[[ MATERIAL FOR THE TASK open ]]

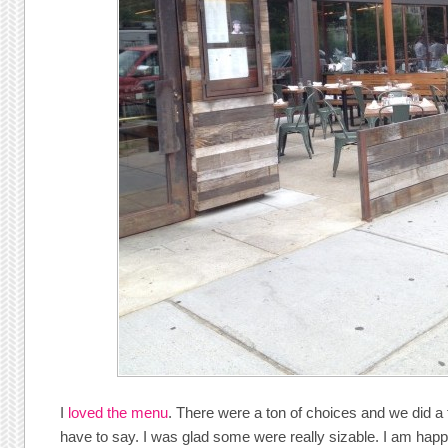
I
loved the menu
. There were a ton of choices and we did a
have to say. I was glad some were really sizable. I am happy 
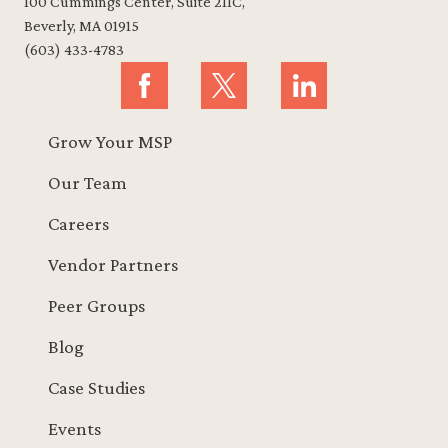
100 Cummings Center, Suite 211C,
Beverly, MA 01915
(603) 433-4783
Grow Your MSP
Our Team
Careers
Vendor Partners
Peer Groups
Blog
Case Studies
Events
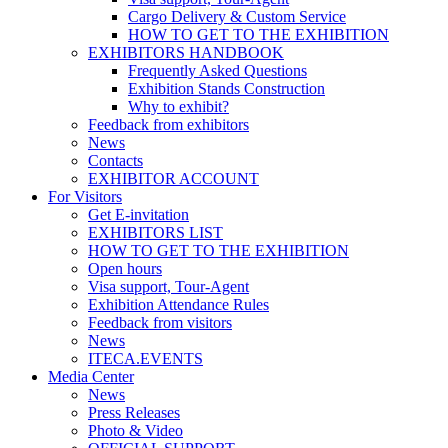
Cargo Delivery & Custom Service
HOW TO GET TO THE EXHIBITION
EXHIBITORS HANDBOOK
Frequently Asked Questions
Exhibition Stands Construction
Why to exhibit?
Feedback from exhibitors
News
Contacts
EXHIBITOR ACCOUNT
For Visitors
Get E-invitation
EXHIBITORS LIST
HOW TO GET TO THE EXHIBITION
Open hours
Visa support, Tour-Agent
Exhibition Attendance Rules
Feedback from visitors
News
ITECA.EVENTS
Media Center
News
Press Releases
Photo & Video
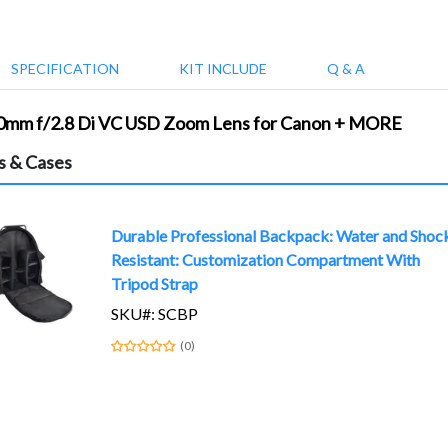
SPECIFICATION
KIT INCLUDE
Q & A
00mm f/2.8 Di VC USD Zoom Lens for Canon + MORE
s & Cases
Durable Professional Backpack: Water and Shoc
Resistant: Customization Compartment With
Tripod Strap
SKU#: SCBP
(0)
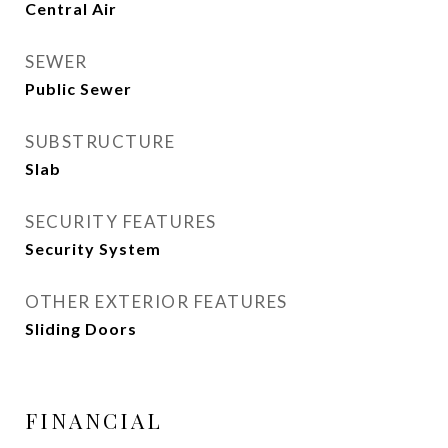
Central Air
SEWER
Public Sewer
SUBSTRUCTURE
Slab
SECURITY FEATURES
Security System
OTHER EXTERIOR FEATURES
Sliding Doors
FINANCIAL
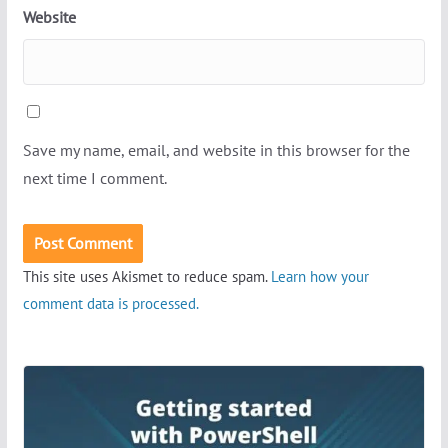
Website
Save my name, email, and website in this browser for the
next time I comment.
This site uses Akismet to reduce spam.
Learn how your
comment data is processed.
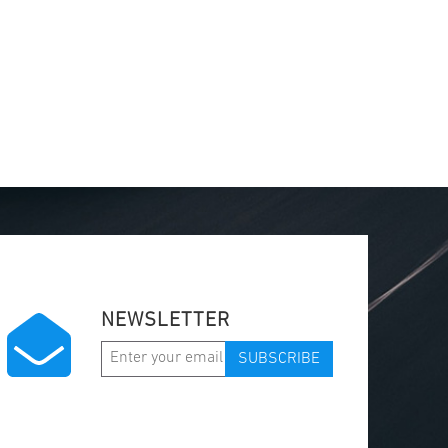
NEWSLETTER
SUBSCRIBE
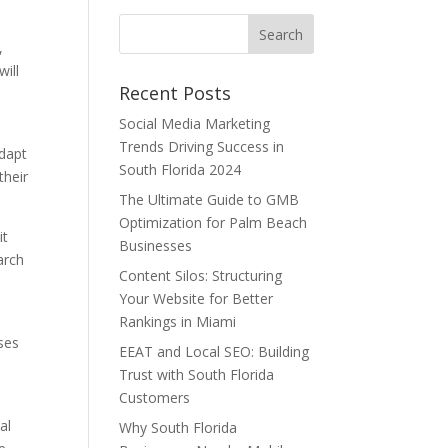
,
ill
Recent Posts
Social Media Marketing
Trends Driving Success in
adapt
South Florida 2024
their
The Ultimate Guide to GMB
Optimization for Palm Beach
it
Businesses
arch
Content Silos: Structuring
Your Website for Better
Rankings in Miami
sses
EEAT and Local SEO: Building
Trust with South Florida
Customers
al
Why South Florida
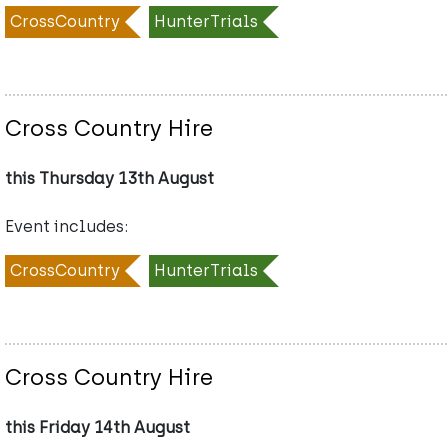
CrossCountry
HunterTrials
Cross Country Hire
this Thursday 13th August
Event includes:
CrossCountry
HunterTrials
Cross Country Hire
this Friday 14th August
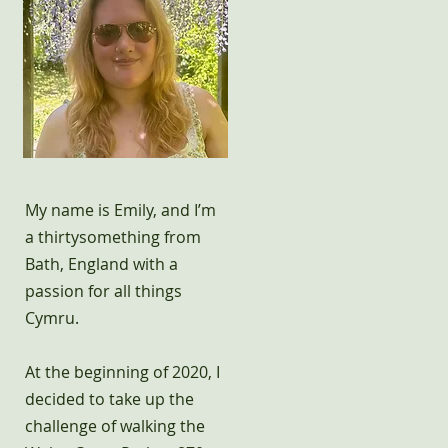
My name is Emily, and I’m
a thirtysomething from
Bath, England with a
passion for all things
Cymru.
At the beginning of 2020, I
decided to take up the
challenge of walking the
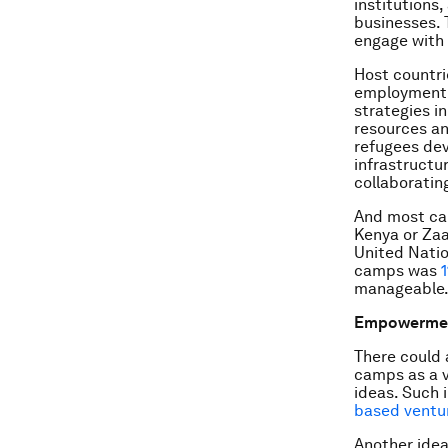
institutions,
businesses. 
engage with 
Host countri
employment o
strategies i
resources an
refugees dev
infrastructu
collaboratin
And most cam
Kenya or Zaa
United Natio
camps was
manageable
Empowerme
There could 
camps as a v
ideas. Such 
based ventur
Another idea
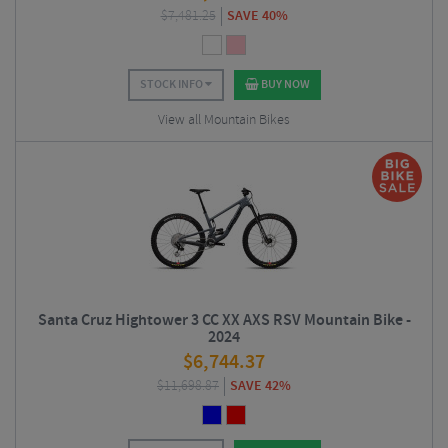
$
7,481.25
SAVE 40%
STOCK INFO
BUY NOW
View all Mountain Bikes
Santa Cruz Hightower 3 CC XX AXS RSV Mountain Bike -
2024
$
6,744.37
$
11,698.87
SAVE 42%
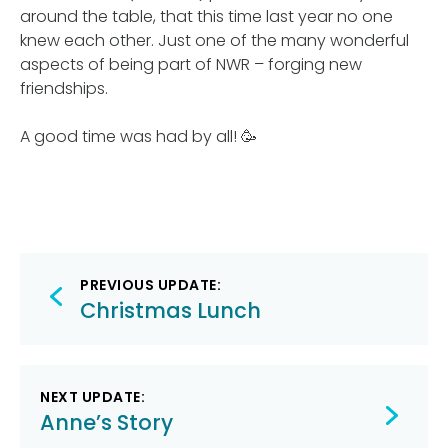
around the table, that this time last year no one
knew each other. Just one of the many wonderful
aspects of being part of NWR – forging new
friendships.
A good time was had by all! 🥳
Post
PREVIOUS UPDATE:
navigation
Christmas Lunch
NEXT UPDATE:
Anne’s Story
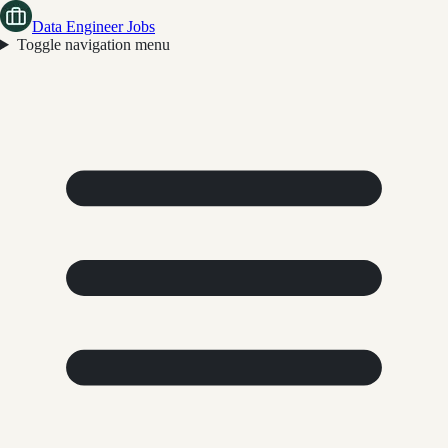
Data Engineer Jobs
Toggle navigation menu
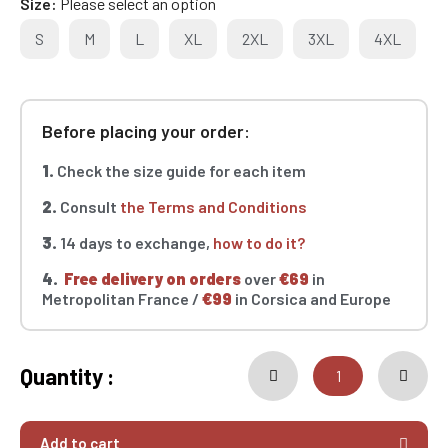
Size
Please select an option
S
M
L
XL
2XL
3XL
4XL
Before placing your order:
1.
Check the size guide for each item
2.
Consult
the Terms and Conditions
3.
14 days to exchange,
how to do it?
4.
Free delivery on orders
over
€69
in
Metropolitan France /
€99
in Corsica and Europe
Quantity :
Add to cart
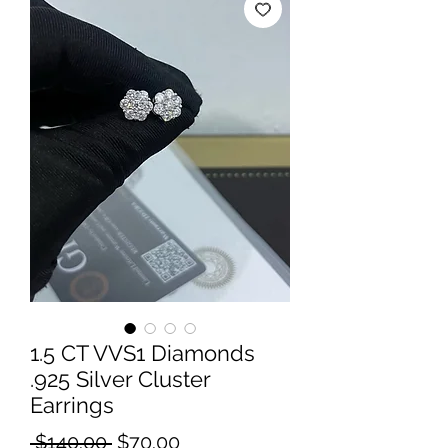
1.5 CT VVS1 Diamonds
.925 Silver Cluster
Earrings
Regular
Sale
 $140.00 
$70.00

[[ MATERIAL FOR THE TASK closed ]]
[[ MATERIAL FOR THE TASK open ]]

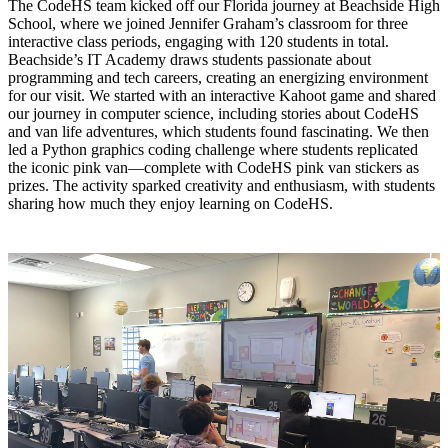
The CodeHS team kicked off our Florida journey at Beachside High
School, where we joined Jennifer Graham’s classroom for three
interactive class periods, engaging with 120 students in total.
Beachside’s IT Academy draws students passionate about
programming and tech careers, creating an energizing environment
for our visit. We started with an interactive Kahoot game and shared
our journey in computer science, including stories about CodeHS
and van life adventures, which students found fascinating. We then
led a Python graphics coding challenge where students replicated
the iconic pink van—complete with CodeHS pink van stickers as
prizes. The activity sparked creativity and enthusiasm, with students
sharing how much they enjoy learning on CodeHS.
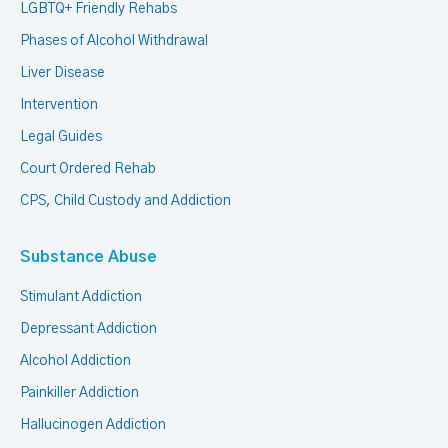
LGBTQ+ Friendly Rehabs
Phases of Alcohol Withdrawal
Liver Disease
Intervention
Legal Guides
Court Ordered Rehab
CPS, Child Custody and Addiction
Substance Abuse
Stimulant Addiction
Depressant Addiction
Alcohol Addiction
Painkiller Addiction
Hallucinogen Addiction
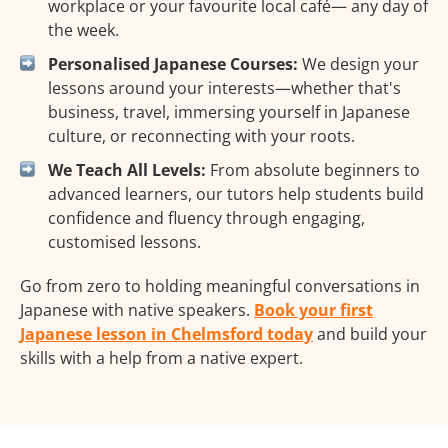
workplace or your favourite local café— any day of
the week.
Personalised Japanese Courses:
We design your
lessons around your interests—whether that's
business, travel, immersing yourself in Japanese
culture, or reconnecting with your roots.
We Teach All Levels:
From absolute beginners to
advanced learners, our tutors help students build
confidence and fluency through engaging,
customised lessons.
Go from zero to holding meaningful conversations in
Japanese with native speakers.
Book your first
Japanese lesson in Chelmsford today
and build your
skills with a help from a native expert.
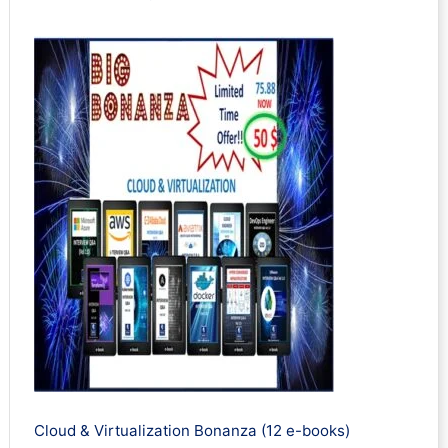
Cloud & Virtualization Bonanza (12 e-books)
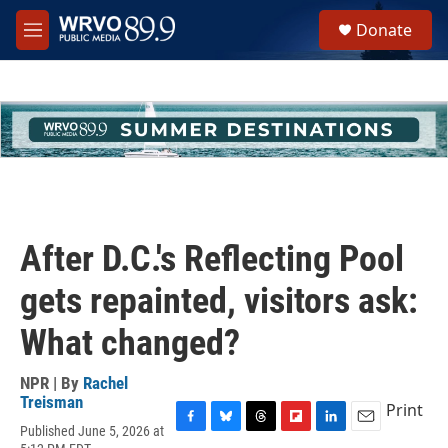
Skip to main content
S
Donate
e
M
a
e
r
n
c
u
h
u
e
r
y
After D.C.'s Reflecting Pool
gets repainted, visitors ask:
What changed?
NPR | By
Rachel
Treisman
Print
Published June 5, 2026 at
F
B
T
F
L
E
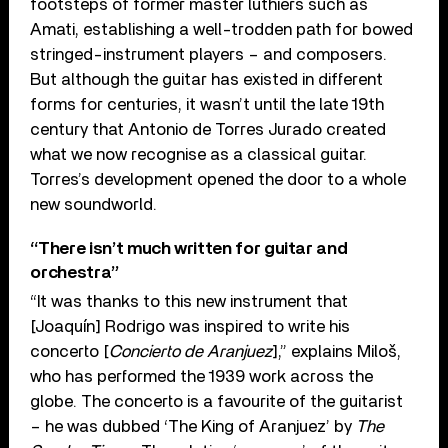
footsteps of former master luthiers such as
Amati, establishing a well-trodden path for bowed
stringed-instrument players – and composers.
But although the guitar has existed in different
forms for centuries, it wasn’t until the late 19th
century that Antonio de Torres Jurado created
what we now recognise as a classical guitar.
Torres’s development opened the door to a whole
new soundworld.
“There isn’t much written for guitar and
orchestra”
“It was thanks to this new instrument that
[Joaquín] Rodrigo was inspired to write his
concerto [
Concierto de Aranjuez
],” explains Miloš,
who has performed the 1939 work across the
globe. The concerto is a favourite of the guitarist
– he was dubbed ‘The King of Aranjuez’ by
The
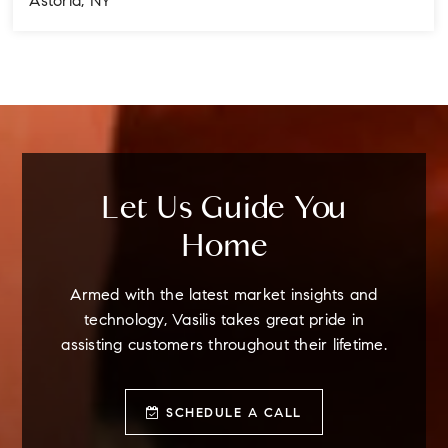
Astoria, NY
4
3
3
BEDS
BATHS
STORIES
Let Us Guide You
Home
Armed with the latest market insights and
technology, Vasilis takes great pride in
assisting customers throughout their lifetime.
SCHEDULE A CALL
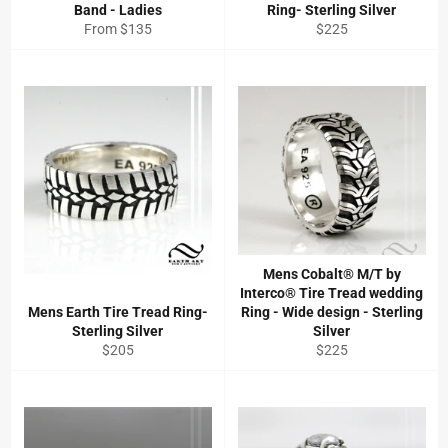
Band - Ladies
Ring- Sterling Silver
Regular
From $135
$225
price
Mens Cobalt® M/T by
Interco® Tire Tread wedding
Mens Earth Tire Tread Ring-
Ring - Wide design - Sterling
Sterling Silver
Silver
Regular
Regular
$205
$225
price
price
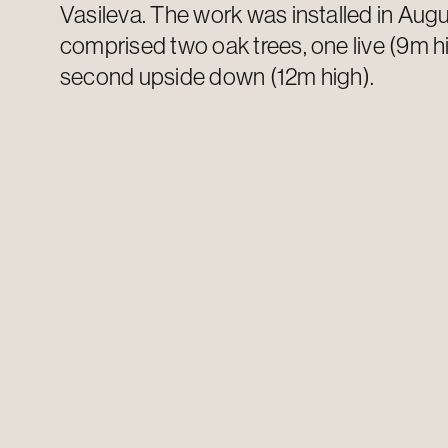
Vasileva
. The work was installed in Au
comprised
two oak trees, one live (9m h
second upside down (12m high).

[[ MATERIAL FOR THE TASK closed ]]
[[ MATERIAL FOR THE TASK open ]]

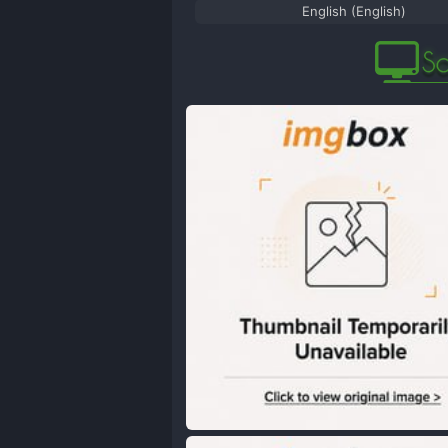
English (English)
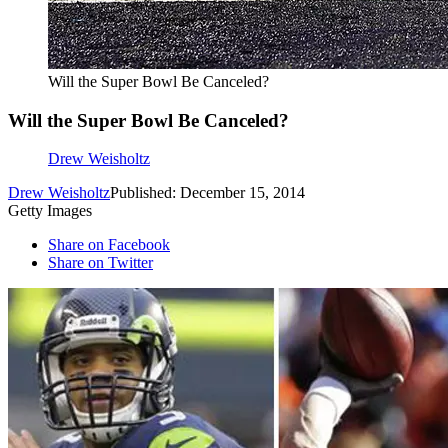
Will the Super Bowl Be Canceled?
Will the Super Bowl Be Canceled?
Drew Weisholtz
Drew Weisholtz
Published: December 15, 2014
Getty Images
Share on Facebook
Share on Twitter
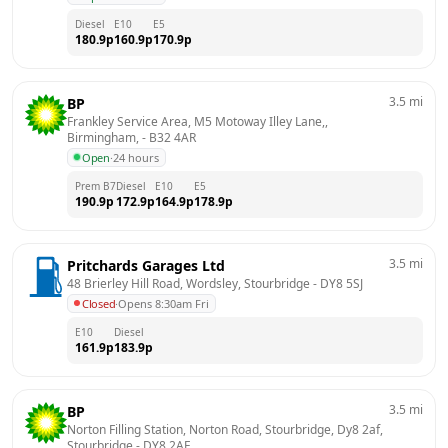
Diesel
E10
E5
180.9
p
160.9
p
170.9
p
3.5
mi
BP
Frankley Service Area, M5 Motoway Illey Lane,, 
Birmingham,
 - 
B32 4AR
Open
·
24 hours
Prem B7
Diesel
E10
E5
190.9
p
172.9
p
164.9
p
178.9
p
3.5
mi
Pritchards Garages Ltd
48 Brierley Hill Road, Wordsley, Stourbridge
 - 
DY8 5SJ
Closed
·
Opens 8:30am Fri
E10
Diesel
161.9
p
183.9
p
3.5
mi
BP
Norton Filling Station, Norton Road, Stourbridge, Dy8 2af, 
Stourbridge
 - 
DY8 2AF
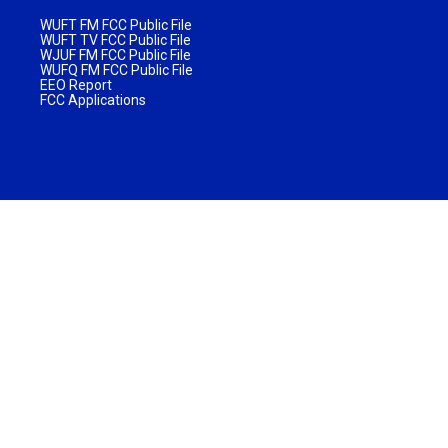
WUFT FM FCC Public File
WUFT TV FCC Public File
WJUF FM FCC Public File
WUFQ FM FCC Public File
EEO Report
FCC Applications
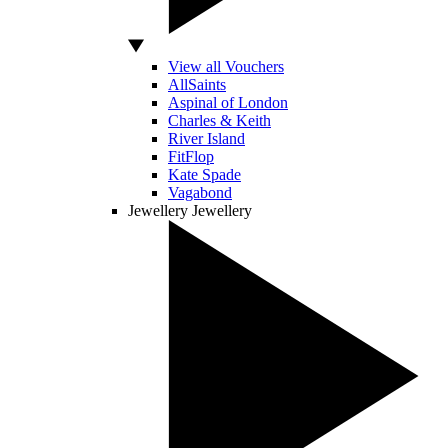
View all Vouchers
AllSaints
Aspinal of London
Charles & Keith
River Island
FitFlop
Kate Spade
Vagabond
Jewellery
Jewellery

[[ MATERIAL FOR THE TASK closed ]]

* [EXERCISE DETAILS]: Filter the records for lines holding the string "menu". Copy each one.

* [RESULT OF THE EXERCISE]:
loved the menu
Toggle navigation menu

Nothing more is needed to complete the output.